Nested in the trend of self-productivity, language apps have achieved significant popularity. Amongst the most popular are Duolingo and Babbel, whose gamified interface has become a trademark of, not only online language apps, but skill learning apps in general.
If you’ve started using a language learning app, pause for a moment to question how that language came to be on your device. As an introductory tool, breaking down complex linguistic systems into bite-size grammatical rules and vocabulary is invaluable to beginners. But normalising this low level commitment and endorsing a schematic pedagogy of language education risks overlooking the socio-cultural dimensions of language and its ever-evolving processes that make it more than just a mode of communication.
Every day new words are created, innovations in grammar finds its way into common usage and old words are given new meanings. This happens idiosyncratically all around the world, across all languages. How then, might one explain the harmonisation of hundreds upon thousands of distinctive tongues and dialects into a nationalised and standardised language coherent enough to be experienced through a freemium app?
Competing perspectives on this question centres upon history. Like all grand narratives, the one of language is one of falling empires, warring monarchs and conquest.
Consider for example, that today the Institute of Cervantes estimates around 477 million native Spanish speakers worldwide, and unsurprisingly, it is the most learnt language on Duolingo. Yet the naked statistic obscures the diversity of Spanish speakers and ‘variants’ of Spanish spoken globally. For instance, many non-Castilian Spaniards, even those mainly residing outside the nation’s capital Madrid, consider Spanish a second language to the regional dialect which includes Valencian, Andalusian or Aragonese. None of these are available on Duolingo.

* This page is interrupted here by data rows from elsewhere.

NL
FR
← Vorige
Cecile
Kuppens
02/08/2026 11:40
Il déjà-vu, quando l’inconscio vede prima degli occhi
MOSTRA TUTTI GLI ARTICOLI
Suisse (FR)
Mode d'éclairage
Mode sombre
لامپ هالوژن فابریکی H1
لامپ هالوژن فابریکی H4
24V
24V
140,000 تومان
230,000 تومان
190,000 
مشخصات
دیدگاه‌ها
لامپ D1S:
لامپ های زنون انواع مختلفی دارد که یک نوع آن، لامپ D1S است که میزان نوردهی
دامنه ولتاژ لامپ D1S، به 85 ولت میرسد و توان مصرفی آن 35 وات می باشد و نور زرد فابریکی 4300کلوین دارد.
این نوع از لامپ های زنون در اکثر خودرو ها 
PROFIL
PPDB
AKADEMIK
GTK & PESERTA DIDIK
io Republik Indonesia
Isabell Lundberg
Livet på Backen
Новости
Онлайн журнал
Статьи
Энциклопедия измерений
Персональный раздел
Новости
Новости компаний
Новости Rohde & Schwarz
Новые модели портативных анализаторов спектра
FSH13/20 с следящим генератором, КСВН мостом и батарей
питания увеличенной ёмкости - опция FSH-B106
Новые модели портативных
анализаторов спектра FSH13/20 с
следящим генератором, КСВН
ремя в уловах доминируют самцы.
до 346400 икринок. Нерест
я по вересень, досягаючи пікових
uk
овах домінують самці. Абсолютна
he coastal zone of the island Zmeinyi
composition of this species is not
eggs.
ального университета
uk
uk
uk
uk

These dialects are distinct from Spanish, often with Latin-Romance roots as the only common ground. Their coexistence and autonomy in today’s era defined by the constitution of the centralised nation state, is a situation some 500 years in the making, dating back to the standardisation of Castillian-Spanish in 1492 under Queen Isabella. After centuries of continental war during the crusades, exchanging the peninsula between caliphate and monarch and the fall of the rival Nasrid kingdom of Granada, Queen Isabella well understood the role of language in establishing hegemony. Her gambit in standardising national Spanish proved fortuitous, arming Columbus shortly after with an indispensable tool in the administration of colonialism and provision of genocide in Latin America.
Regional languages in Spain survived, in part from political compromises and in part clandestinely as private resistance to the violence of state-craft. The Catalunyan language today serves as a fulcrum for the Catalonian independence movement, combining diverse groups from Barcelonian urbanites to veteran anti-Franco Anarchists against the overweening conservative Spanish government, Partido Popular. Indeed Catalunya and much of peripheral Spain are still haunted by the memory of Franco’s dictatorship, whose fascistic nationalism and sycophantic Catholicism repressed Spanish cultural and linguistic diversity.

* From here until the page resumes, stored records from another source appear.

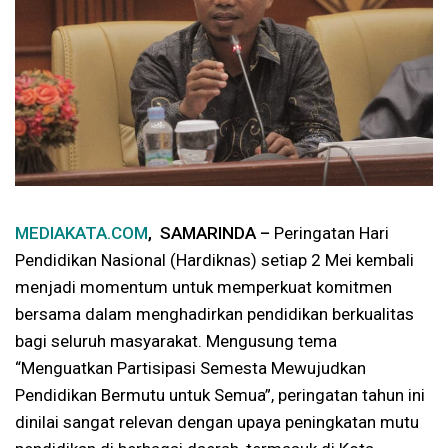
MEDIAKATA.COM
, SAMARINDA –
Peringatan Hari
Pendidikan Nasional (Hardiknas) setiap 2 Mei kembali
menjadi momentum untuk memperkuat komitmen
bersama dalam menghadirkan pendidikan berkualitas
bagi seluruh masyarakat. Mengusung tema
“Menguatkan Partisipasi Semesta Mewujudkan
Pendidikan Bermutu untuk Semua”, peringatan tahun ini
dinilai sangat relevan dengan upaya peningkatan mutu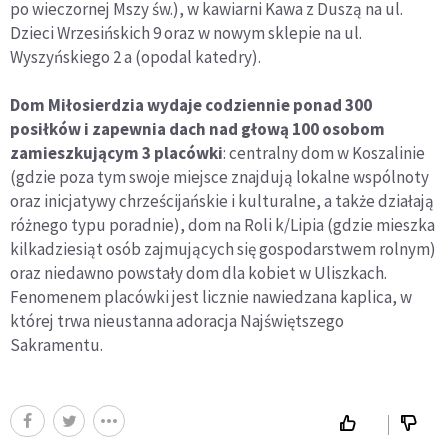
po wieczornej Mszy św.), w kawiarni Kawa z Duszą na ul.
Dzieci Wrzesińskich 9 oraz w nowym sklepie na ul.
Wyszyńskiego 2 a (opodal katedry).
Dom Miłosierdzia wydaje codziennie ponad 300
posiłków i zapewnia dach nad głową 100 osobom
zamieszkującym 3 placówki
: centralny dom w Koszalinie
(gdzie poza tym swoje miejsce znajdują lokalne wspólnoty
oraz inicjatywy chrześcijańskie i kulturalne, a także działają
różnego typu poradnie), dom na Roli k/Lipia (gdzie mieszka
kilkadziesiąt osób zajmujących się gospodarstwem rolnym)
oraz niedawno powstały dom dla kobiet w Uliszkach.
Fenomenem placówki jest licznie nawiedzana kaplica, w
której trwa nieustanna adoracja Najświętszego
Sakramentu.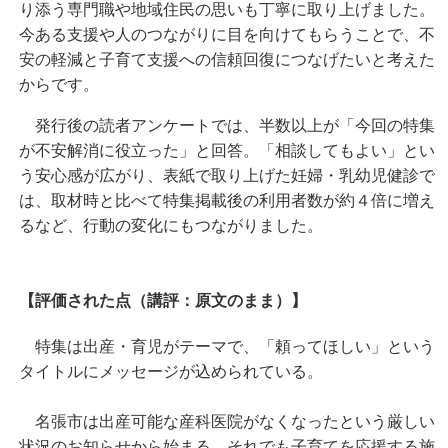
り添う専門職や地域住民の思いも丁寧に取り上げました。
今ある支援や人のつながりに目を向けてもらうことで、不
安の軽減と子育て支援への信頼回復につなげたいと考えた
からです。
発行後の読者アンケートでは、半数以上が「今回の特集
が不安解消に役立った」と回答。「相談してもよい」とい
う安心感が広がり、表紙で取り上げた妊婦・乳幼児健診で
は、取材時と比べて特集掲載後の利用者数が約４倍に増え
るなど、行動の変化にもつながりました。
【評価された点（講評：原文のまま）】
特集は出産・育児がテーマで、「頼ってほしい」という
タイトルにメッセージが込められている。
名張市は出産可能な産科医院がなくなったという厳しい
状況のお知らせから始まる。それでも子育てを応援する施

The twentieth century left a legacy of murderous despots who invigorated nationalistic vitriol with the institution of language. More than just a tool for the mediation of communication or culture, language has proven to be a mode of power in itself.
Today its political implications are yet again palpable. Regional and traditional identities, along with their languages, are wielded by people marginalised by globalisation to make sense of an incessantly changing word.